After all of that I sat in a bistro garden and had a drink and met a group of Swedish people here for a long weekend. I don’t know if I have mentioned it before, but I am finding the whole Swedish-Italian thing amusing/slightly frustrating. I think because they are the only two non-English languages I know anything of, when I reach into my mind for a word, it is just as likely that the Swedish one comes instead of the Italian. So I might want to say “E bello” meaning it is beautiful and out comes “De ar fint”. The Swedish group found this very amusing, but having talked to them in Swedish (well…..) it will probably make it worse!

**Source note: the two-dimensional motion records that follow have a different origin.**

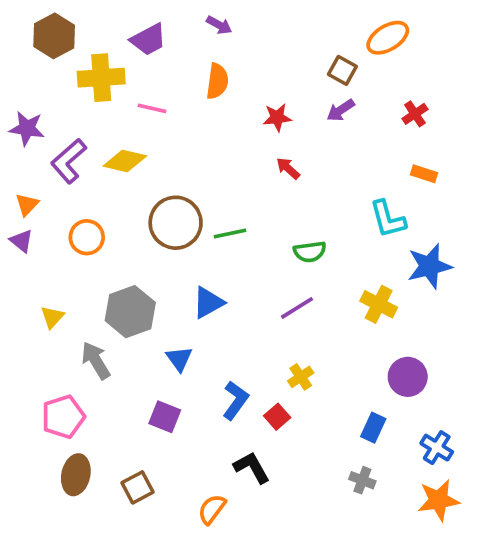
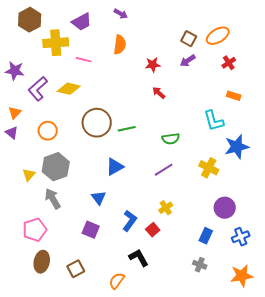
orange ellipse: (388, 38) -> (218, 36), moved
gray hexagon: (130, 312) -> (56, 167), moved
blue cross: (437, 448) -> (241, 237), moved, turned 36

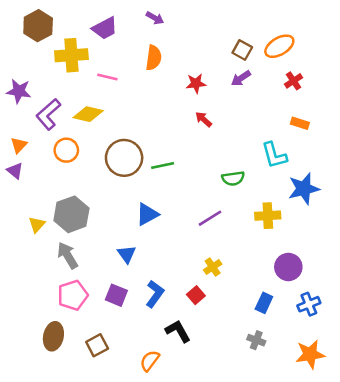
orange circle: (48, 131) -> (66, 150), moved
green semicircle: (171, 139) -> (233, 178), moved
yellow cross: (209, 168) -> (268, 216), turned -30
blue L-shape: (130, 221) -> (155, 294), moved
pink pentagon: (35, 230) -> (73, 295), moved

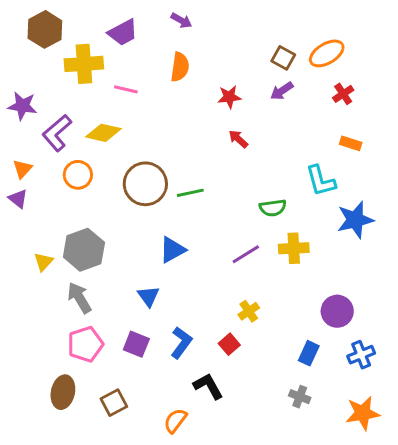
yellow cross: (268, 216) -> (294, 248), moved

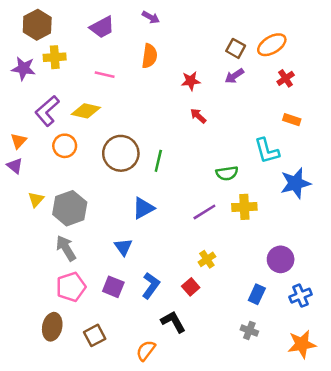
yellow cross: (84, 64) -> (55, 57), moved, size x0.7
purple star: (22, 106) -> (24, 68), moved
green line: (190, 193) -> (158, 161), turned -65
yellow triangle: (43, 262) -> (36, 199), moved

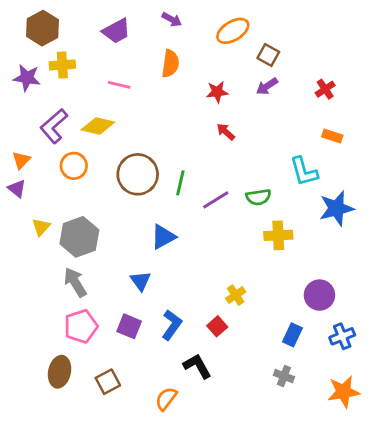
orange ellipse: (272, 45) -> (233, 31), moved
purple line: (204, 212) -> (216, 200), moved

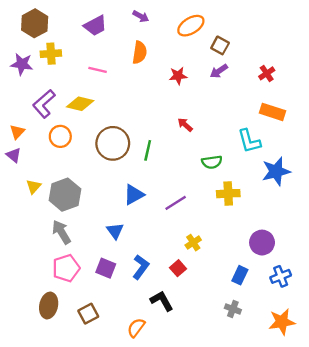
red arrow: (226, 132) -> (185, 125), moved
orange rectangle: (332, 136) -> (273, 112), size x1.5
purple line: (216, 200) -> (176, 203), moved

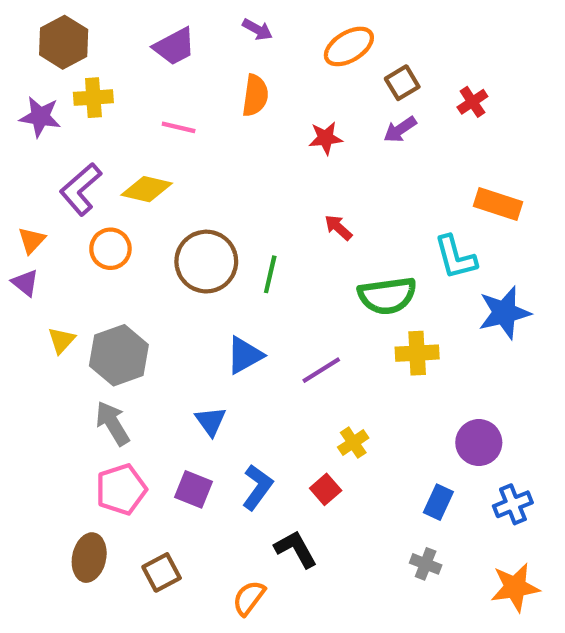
brown square: (220, 45) -> (402, 83), turned 30
red cross: (267, 73) -> (472, 102), moved
green semicircle: (212, 162) -> (387, 296), size x1.5

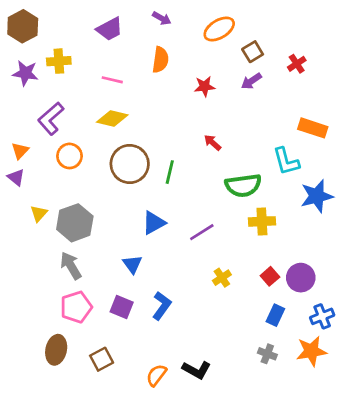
brown hexagon: (64, 42) -> (23, 26), moved
yellow diamond: (147, 189) -> (112, 119), moved
red square: (326, 489) -> (270, 276), moved
black L-shape: (296, 549) -> (196, 370), moved, turned 148
orange star: (515, 587) -> (311, 351), moved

I found my way home from the vaporetto by the most direct route this time, and rounded out my evening with a prosecco at the bar in the square where I was joined at my table (there were no other tables free at the time) by a couple who turned out to be from Melbourne, from Delahey or some such place in the western suburbs (I half expected them to say Mt Waverley or somewhere close) who were also staying at Giusy’s place but only for two nights before they join a cruise today. Anyway it was nice to chat about impressions of Venice. It is interesting the things that different people do and don’t do, or notice and don’t notice.
I will post some photos and some more about the lace tonight, but I think I had better make a move or I might stay the entire day in bed, which would be nice, but I didn’t come all this way to spend it lazing about.